Dans ses conclusions signifiées via RPVA le 24 octobre 2025 la RIVP demande à la cour de :
RECEVOIR la RIVP en ses conclusions et l’y déclarer bien fondée ;
REJETER les conclusions d’appelante n°3, les conclusions d’appelante n°4, ainsi que les pièces complémentaires y annexées (pièces [U] n°8 bis, 11 quater, 11 quinquiès, et 14) notifiées le 13 octobre 2025,
CONFIRMER le jugement entrepris en son entier dispositif,
DEBOUTER Madame [H] [U], de l’ensemble de ses demandes, fins et conclusions,
CONDAMNER Madame [H] [U] à payer à la RIVP la somme de 2.000 € en application des dispositions de l’article 700 du code de procédure civile,
CONDAMNER Madame [H] [U], aux entiers dépens dont distraction au profit de la S.E.L.A.S. LGH & Associés, prise en la personne de Maître Catherine HENNEQUIN, Avocat aux offres de droit, conformément aux dispositions de l’article 699 du Code de procédure civile.
L’ordonnance de clôture initialement prévue au 14 octobre 2025 a été rendue le 27 octobre 2025, jour de l’audience, suite à une demande de report.
Conformément à l’article 455 du code de procédure civile, la cour renvoie à la décision entreprise et aux conclusions visées pour un exposé détaillé du litige et des moyens des parties.
MOTIVATION
Sur la recevabilité des conclusions et pièces
L’intimée demande de déclarer irrecevables les conclusions de l’appelante n°3, et n°4, ainsi que les pièces complémentaires y annexées (pièces [U] n°8 bis, 11 quater, 11 quinquiès, et 14) au motif du non respect du contradictoire .
Les conclusions numéro 4 et les nouvelles pièces annexées 8 bis 7 à 8 bis 16 ont été signifiées le 23 octobre 2025, quelques jours avant de l’ordonnance de clôture fixée au 27 octobre 2025, jour de l’audience au fond .
Il convient cependant de constater :
— que les conclusions numéro 4 sont simplement récapitulatives et identiques aux conclusions numéro 3 signifiées le 13 octobre 25, la veille de la précédente ordonnance de clôture ;
— que cette précédente ordonnance de clôture a justement été révoquée pour permettre à l’intimée de répondre contradictoirement à ces nouvelles conclusions numéro 3 et pièces nouvelles ;
— qu’au regard de la nature des conclusions numéro 3 et pièces le délai accordé à l’intimé était suffisant pour lui permettre de répliquer dans le respect du contradictoire avant le 27 octobre 2025 date de la nouvelle clôture .

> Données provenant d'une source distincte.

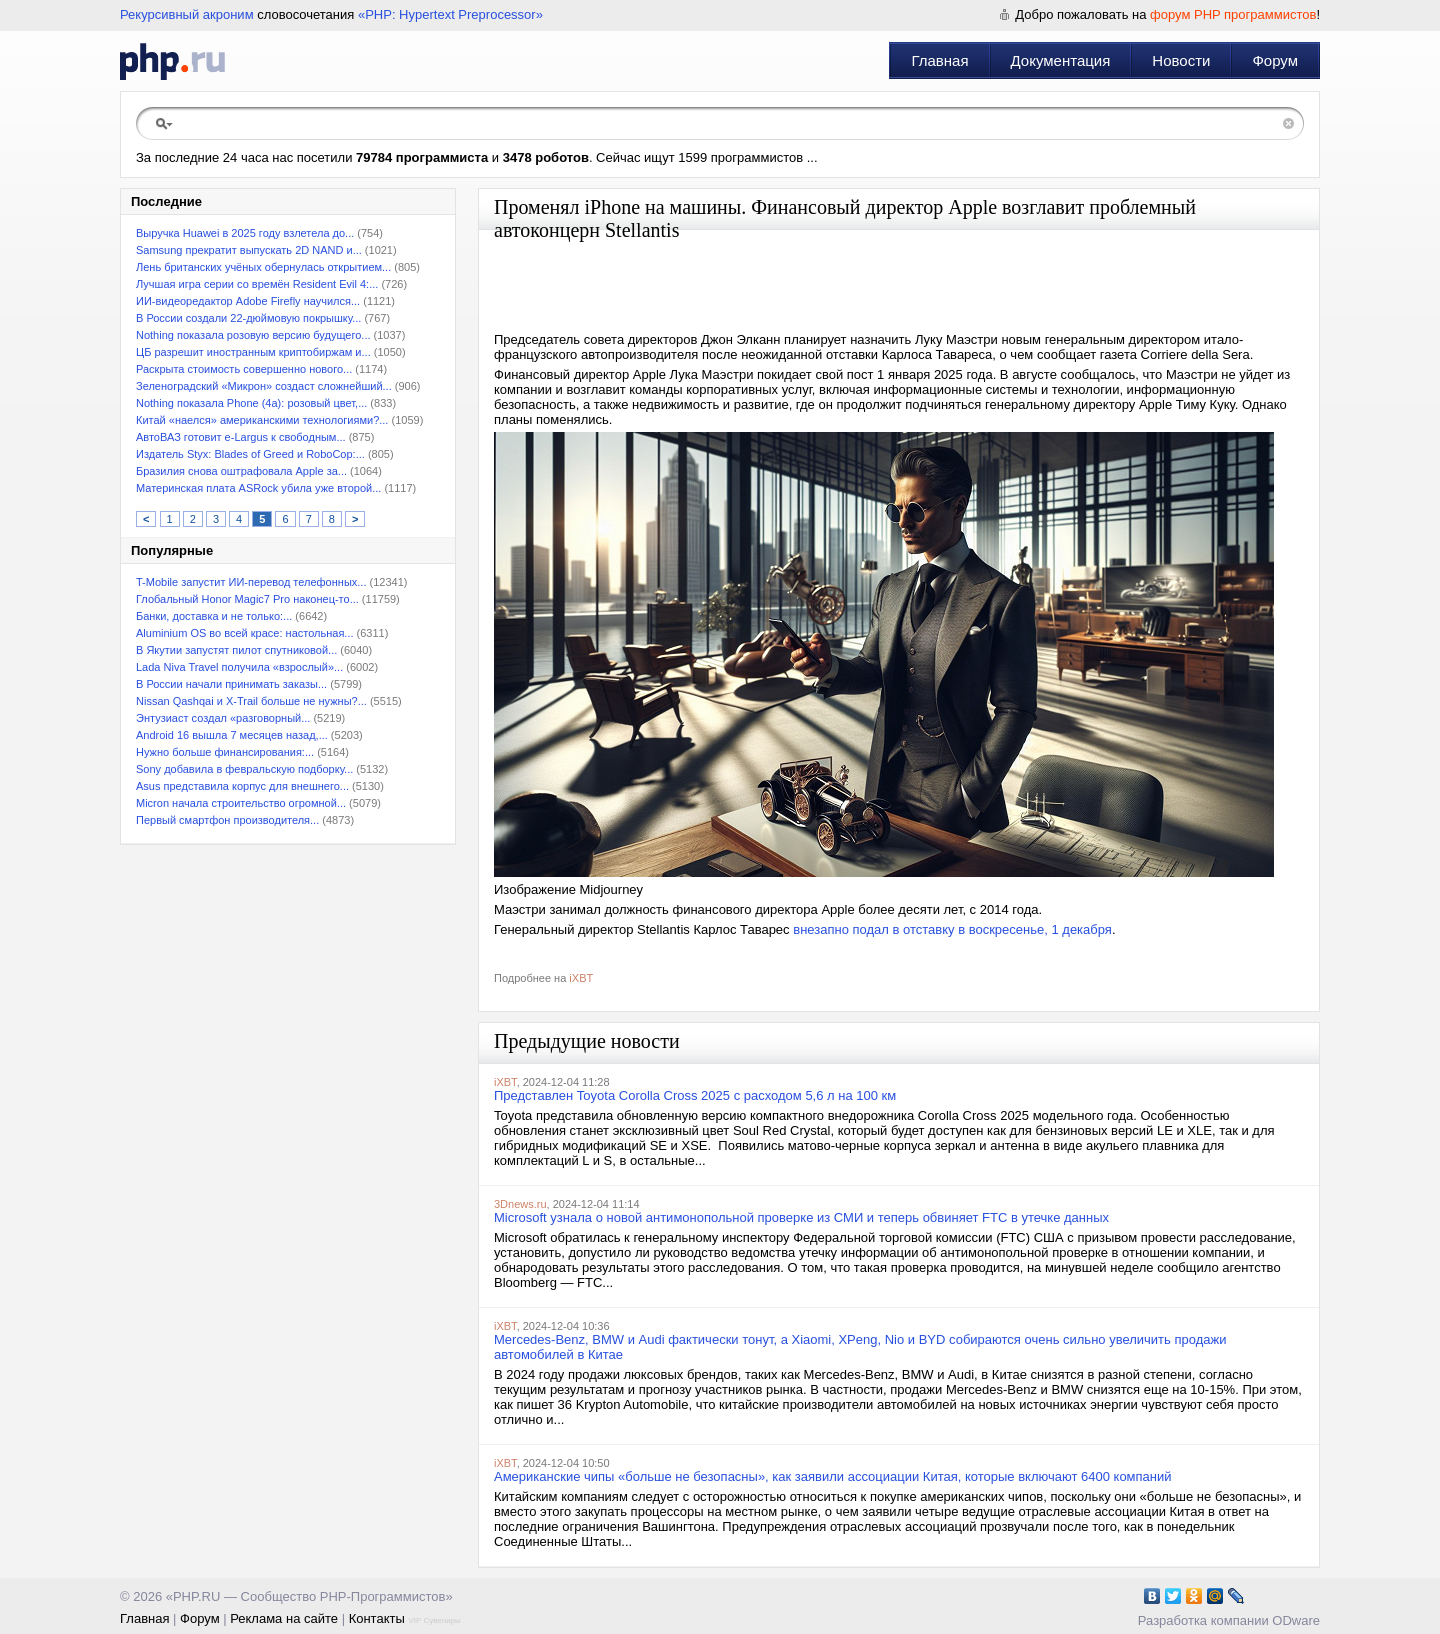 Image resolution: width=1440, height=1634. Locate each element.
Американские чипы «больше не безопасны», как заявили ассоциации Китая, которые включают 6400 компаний (833, 1476)
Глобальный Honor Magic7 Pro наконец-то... (247, 599)
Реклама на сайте (284, 1618)
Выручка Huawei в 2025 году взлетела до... (245, 233)
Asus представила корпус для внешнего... (242, 786)
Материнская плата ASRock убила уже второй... (258, 488)
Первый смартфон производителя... (227, 820)
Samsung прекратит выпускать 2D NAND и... (249, 250)
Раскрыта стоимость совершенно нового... (244, 369)
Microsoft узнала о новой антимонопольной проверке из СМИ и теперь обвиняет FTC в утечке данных (801, 1217)
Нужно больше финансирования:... (225, 752)
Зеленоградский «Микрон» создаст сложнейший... (264, 386)
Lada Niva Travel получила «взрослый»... (239, 667)
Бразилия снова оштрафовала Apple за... (241, 471)
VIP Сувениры (434, 1620)
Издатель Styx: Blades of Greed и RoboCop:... (250, 454)
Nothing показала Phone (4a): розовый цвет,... (251, 403)
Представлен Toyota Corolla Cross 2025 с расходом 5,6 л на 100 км (695, 1095)
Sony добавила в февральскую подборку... (244, 769)
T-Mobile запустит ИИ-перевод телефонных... (251, 582)
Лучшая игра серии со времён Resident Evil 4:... (257, 284)
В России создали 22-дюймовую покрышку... (248, 318)
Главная (939, 60)
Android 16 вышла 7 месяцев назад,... (232, 735)
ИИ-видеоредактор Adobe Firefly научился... (248, 301)
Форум (1275, 60)
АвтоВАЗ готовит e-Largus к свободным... (241, 437)
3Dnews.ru (520, 1204)
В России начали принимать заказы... (231, 684)
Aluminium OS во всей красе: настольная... (245, 633)
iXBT (581, 978)
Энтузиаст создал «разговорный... (223, 718)
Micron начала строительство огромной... (241, 803)
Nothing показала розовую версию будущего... (253, 335)
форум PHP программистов (1233, 14)
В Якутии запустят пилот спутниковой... (236, 650)
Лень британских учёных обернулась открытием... (263, 267)
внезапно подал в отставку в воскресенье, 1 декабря (952, 929)
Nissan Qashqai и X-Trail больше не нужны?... (251, 701)
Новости (1181, 60)
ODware (1296, 1620)
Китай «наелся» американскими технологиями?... (262, 420)
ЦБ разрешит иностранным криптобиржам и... (253, 352)
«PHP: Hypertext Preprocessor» (450, 14)
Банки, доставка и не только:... (214, 616)
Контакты (377, 1618)
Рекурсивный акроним (187, 14)
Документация (1061, 60) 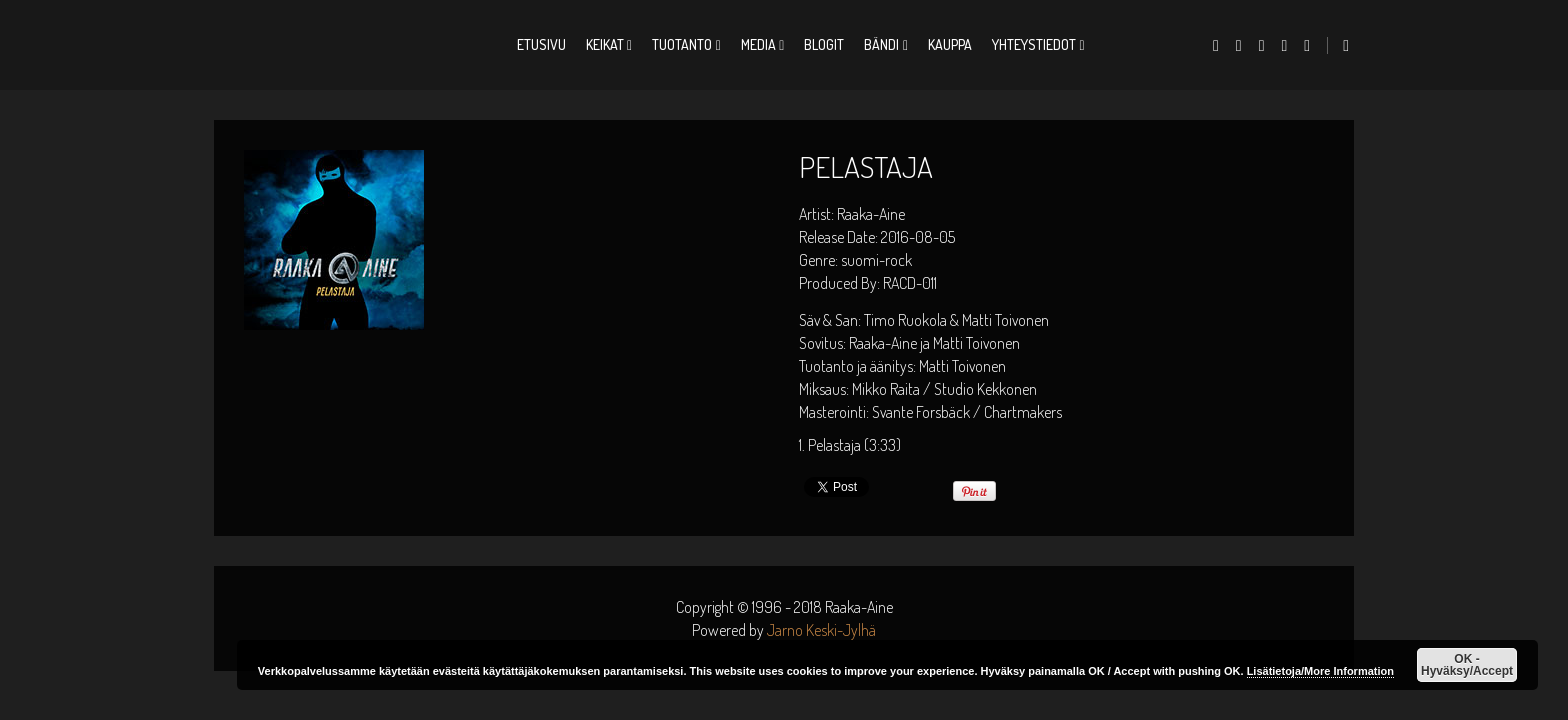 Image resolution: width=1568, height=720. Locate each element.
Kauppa (950, 44)
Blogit (824, 44)
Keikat (605, 44)
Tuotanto (682, 44)
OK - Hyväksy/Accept (1467, 665)
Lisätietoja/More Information (1320, 671)
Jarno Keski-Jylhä (821, 630)
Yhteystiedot (1034, 44)
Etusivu (541, 44)
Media (758, 44)
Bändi (881, 44) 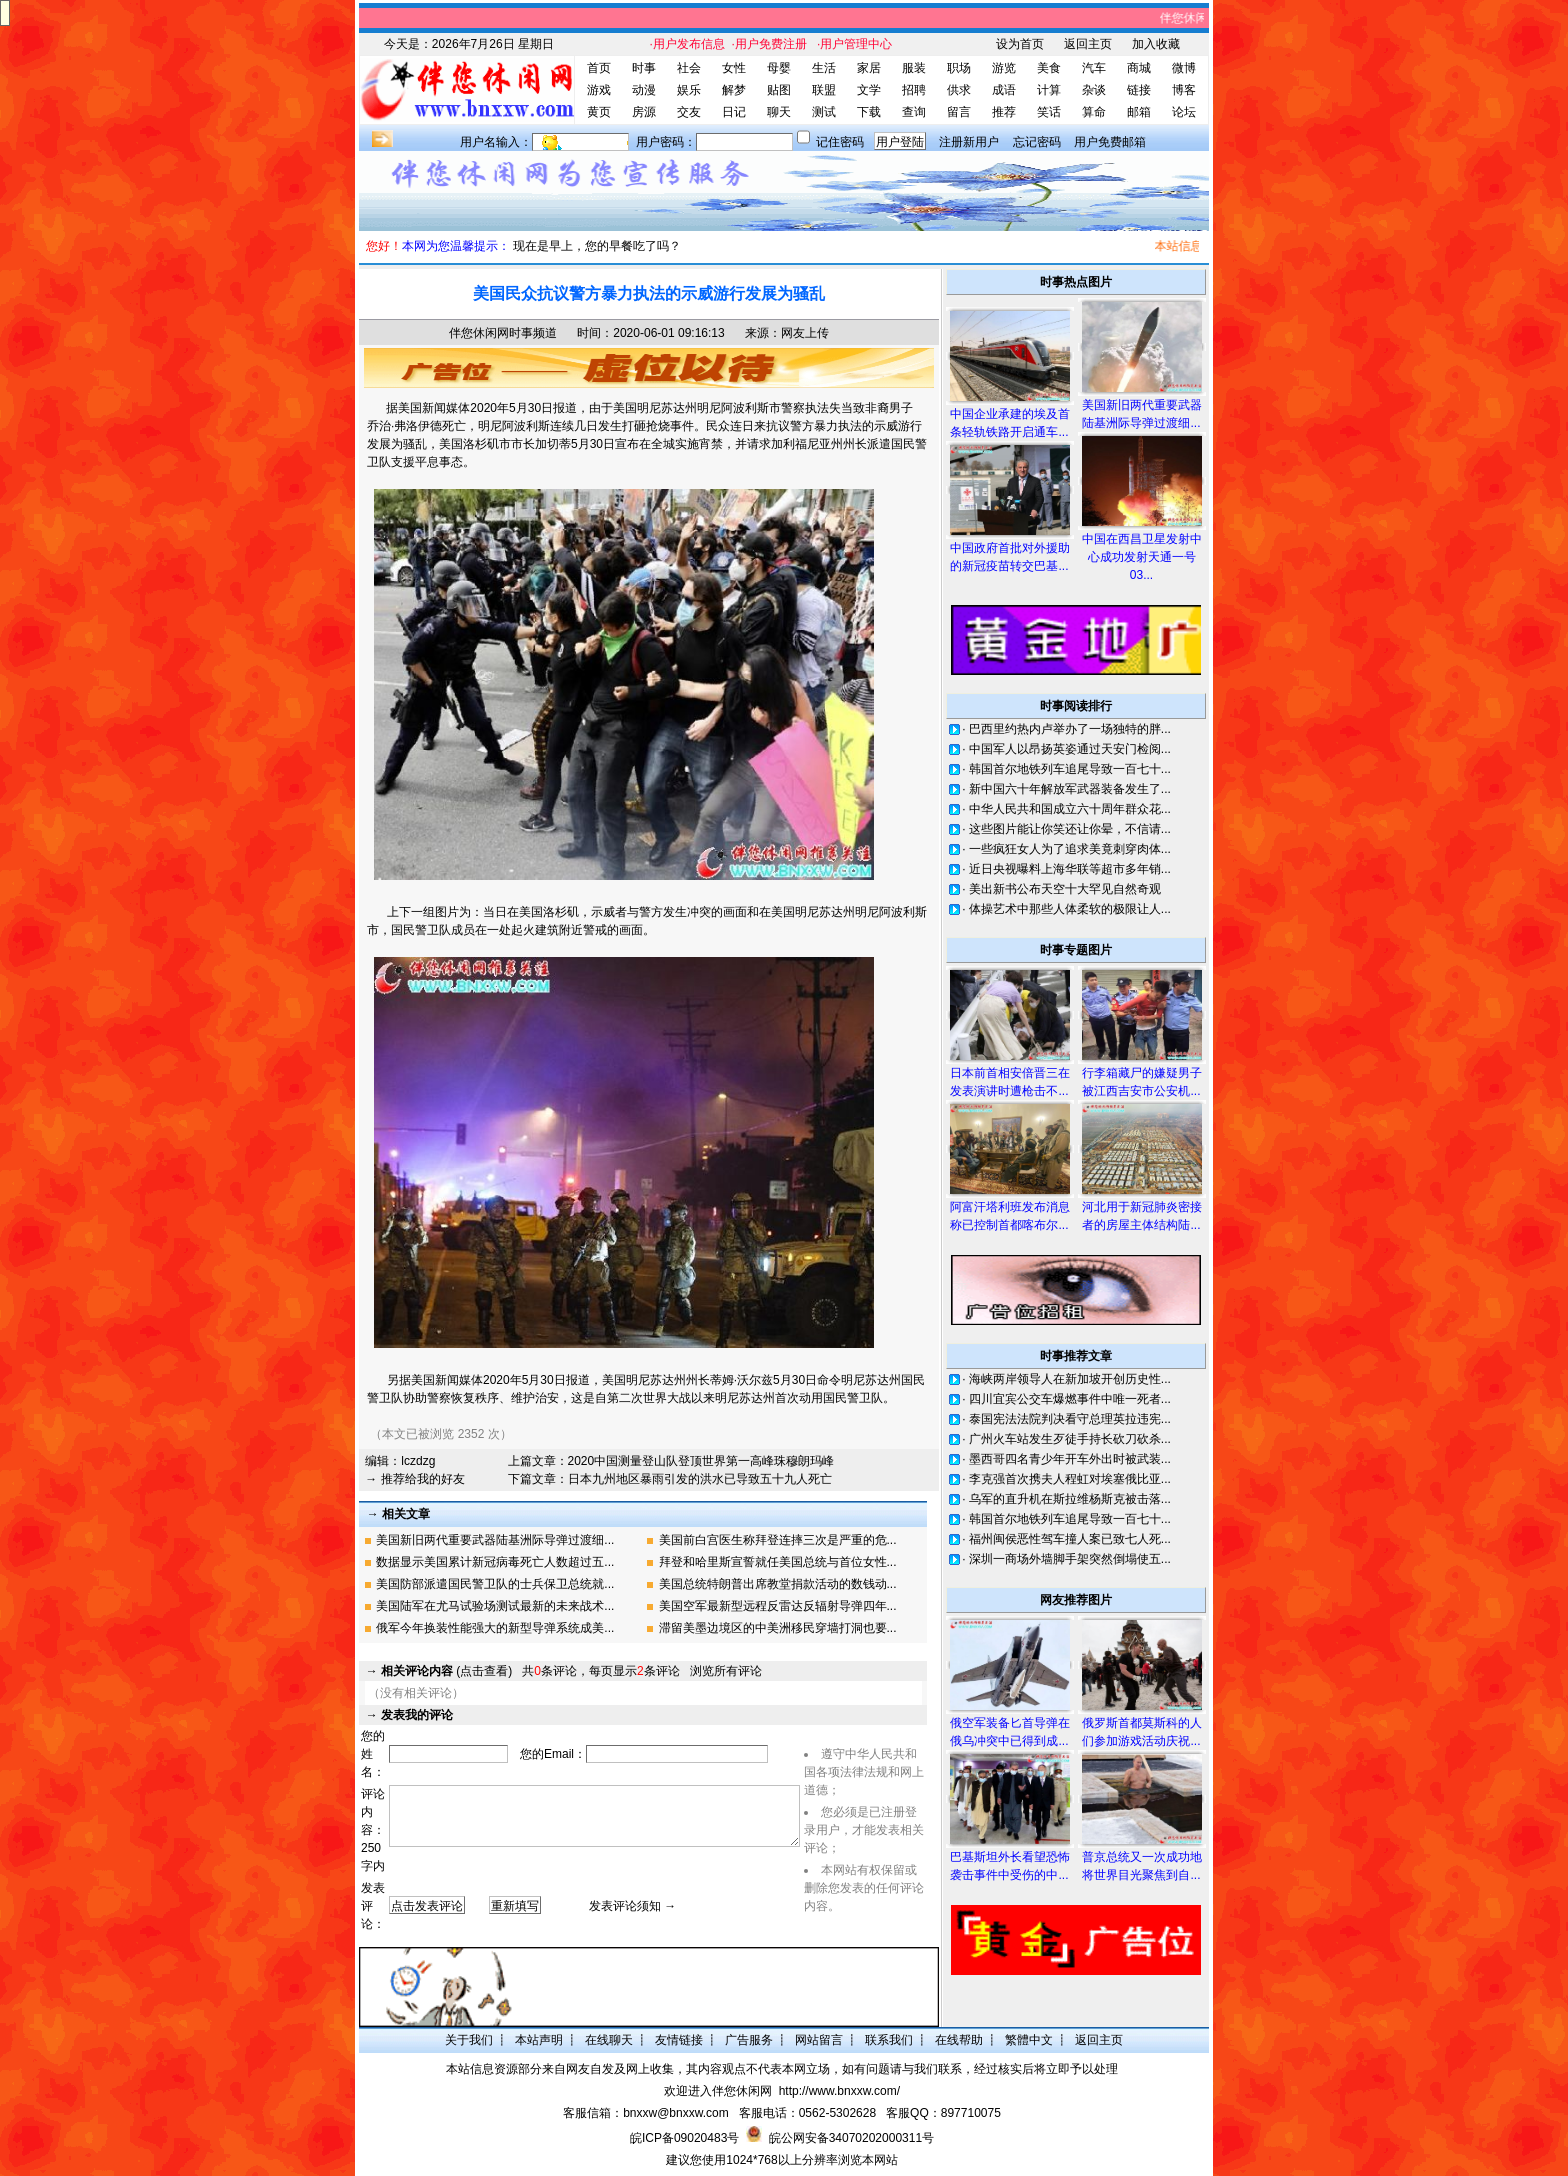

Au regard de ces constatations, seules les pièces nouvelles annexées aux conclusions numéro 4 soit, les attestations numérotées 8 bis 7 à 8 bis 16 communiquées tardivement le 23 octobre 2025 seront délarées irrecevables .
L’intimée est donc déboutée de son exception d’irrecevabilité concernant les conclusions numéro 3 et pièces annexées et des conclusions numéro 4 .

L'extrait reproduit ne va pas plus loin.